In a surprise for traders - and the Fed - moments ago the BEA reported that after its first revision of Q2 GDP (a quarter which ended two months ago), the initial estimate of 2.6% was revised to 3.0%, beating expectations of a 2.7% print, and the highest annualized growth rate since Q1 2015. The annualized Q2 GDP was more than double the first quarter number which as a reminder printed at 1.2%
While most components were revised higher in the latest release (with the notable exception of government which downshifted from 0.12% to -0.05%) the bigges contributor to the upward revision was Personal Spending, which surged 3.3% in Q2, after rising 1.9% in Q1, and contributing 2.28% of the bottom GDP line.

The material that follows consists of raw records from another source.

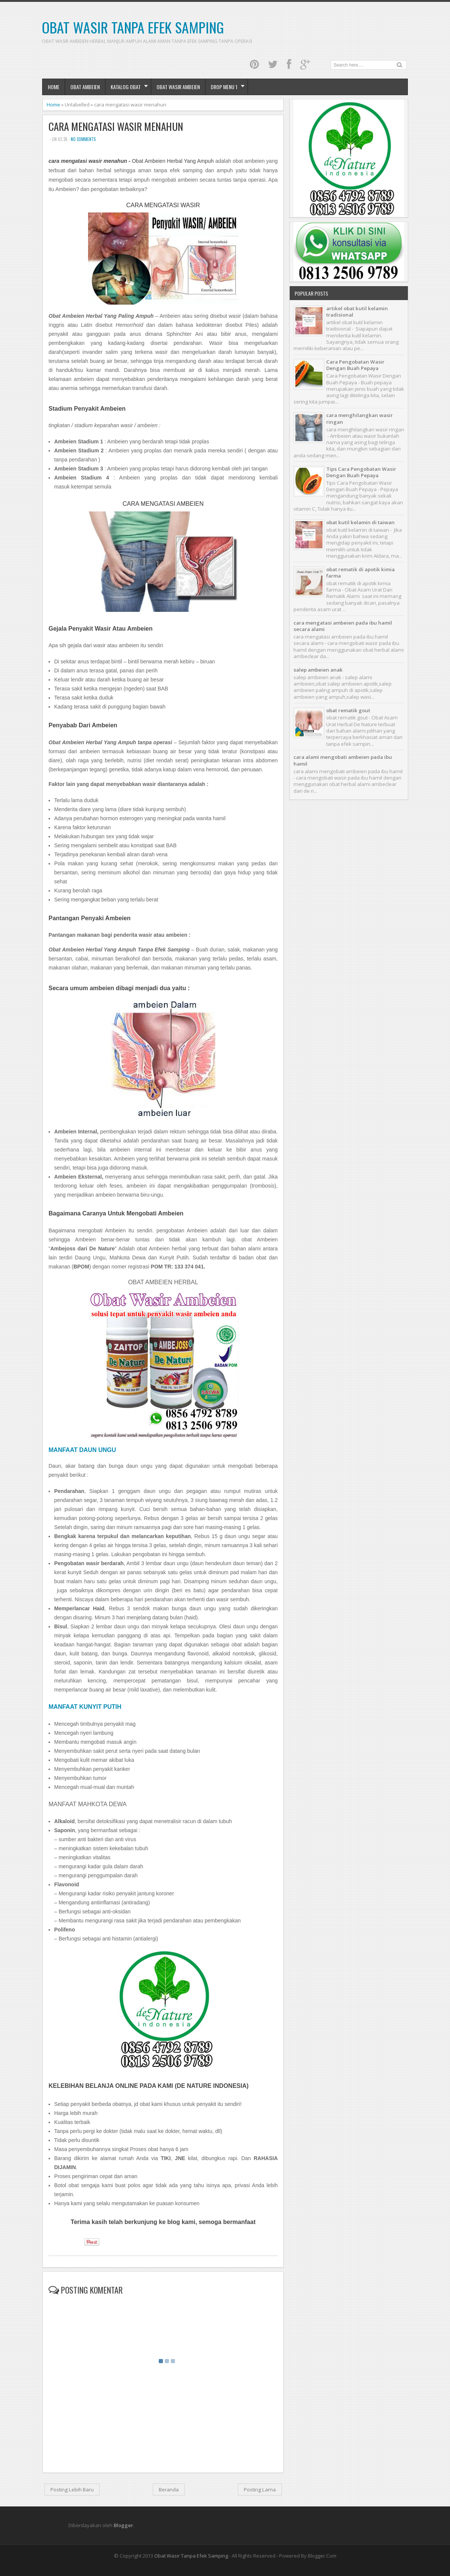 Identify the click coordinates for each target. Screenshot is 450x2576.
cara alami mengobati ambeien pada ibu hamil (342, 760)
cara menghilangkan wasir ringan (359, 418)
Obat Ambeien (85, 87)
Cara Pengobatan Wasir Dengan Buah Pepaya (355, 365)
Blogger (123, 2525)
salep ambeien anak (318, 669)
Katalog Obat (126, 87)
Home (53, 87)
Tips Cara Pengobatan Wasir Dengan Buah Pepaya (361, 472)
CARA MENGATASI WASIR (163, 205)
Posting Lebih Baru (72, 2489)
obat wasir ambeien (178, 87)
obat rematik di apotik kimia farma (360, 572)
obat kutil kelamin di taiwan (360, 522)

As a result, the upward revision to the second estimate of GDP growth mainly reflected revisions to consumer spending on goods and to business investment. The full breakdown is shown below.

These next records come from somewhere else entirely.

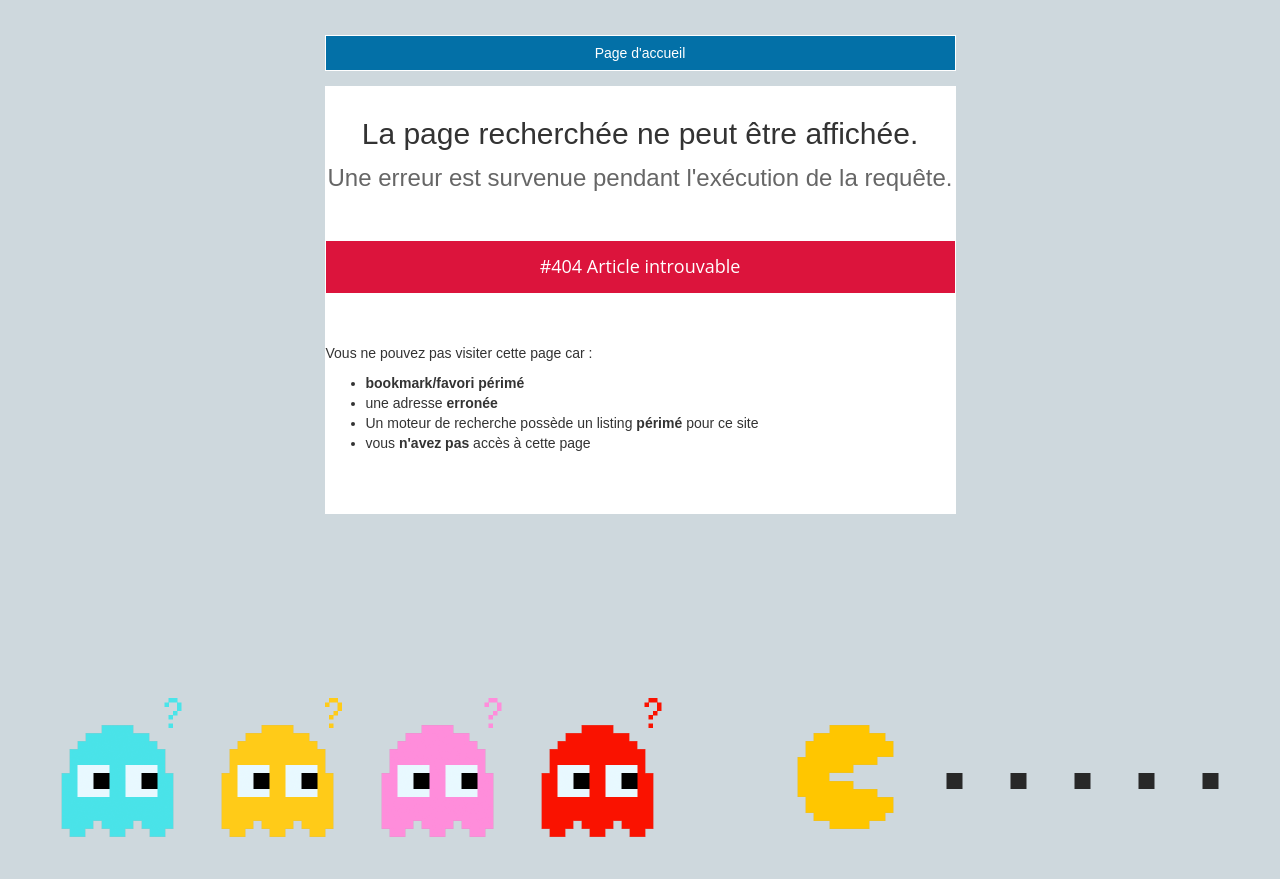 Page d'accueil (640, 53) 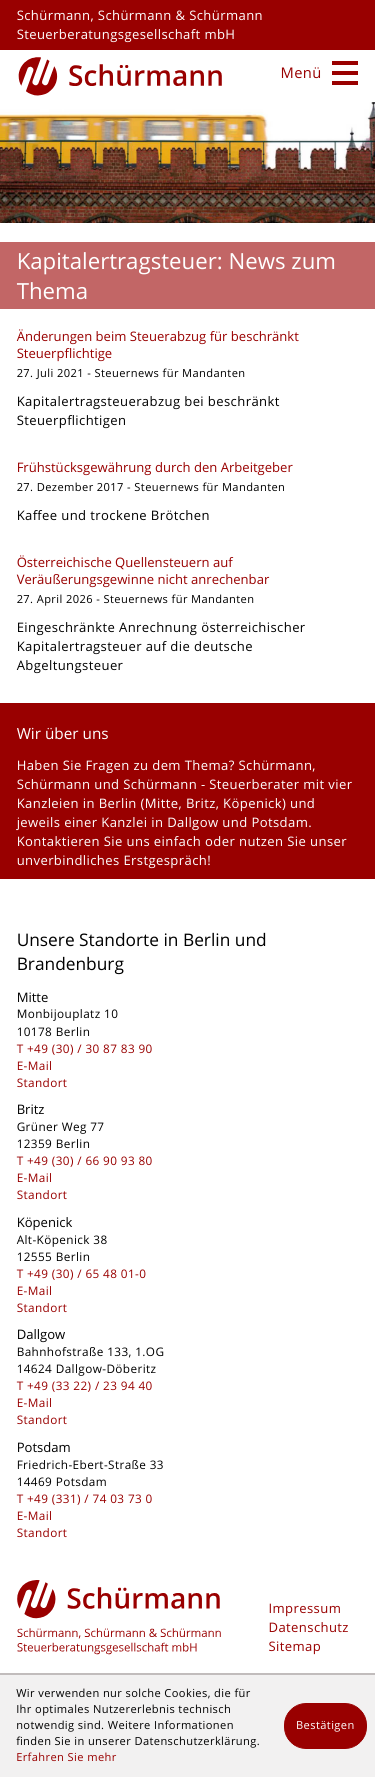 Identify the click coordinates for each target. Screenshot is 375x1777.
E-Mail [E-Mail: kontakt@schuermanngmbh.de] (35, 1066)
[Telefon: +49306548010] (86, 1274)
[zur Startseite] (120, 73)
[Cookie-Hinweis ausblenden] (325, 1726)
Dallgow (192, 822)
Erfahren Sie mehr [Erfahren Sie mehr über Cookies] (66, 1757)
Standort (42, 1083)
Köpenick (252, 803)
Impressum (305, 1608)
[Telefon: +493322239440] (90, 1386)
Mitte (162, 803)
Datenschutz (309, 1627)
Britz (201, 803)
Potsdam (279, 822)
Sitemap (295, 1646)
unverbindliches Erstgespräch (112, 860)
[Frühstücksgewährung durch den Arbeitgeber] (188, 496)
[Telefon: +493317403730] (90, 1499)
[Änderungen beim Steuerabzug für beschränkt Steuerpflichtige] (188, 384)
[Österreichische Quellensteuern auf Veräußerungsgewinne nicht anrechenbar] (188, 619)
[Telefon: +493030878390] (90, 1049)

Meanwhile, looking at the Fed's preferred inflation indicator, the core PCE, it showed that for one more quarter inflation supposedly remained dormant, as core PCE rose 0.9% in 2Q, in line with expectations, after rising by 1.8% in the prior quarter.
Today's report also revealed that NIPA corporate profits increased 1.3% in Q2 after dropping 2.1% in the first quarter.
Profits of domestic nonfinancial corporations increased 5.4% after increasing 0.3%. This however was offset by a sharp drop in profits of domestic financial corporations decreased 6.2% after decreasing 7.9%. Somewhat surprisingly, profits from the rest of the world decreased 2.0% after decreasing 2.1%, despite the steep drop in the USD. In total, the BEA reports that corporate profits increased 7.0 percent from the second quarter of 2016.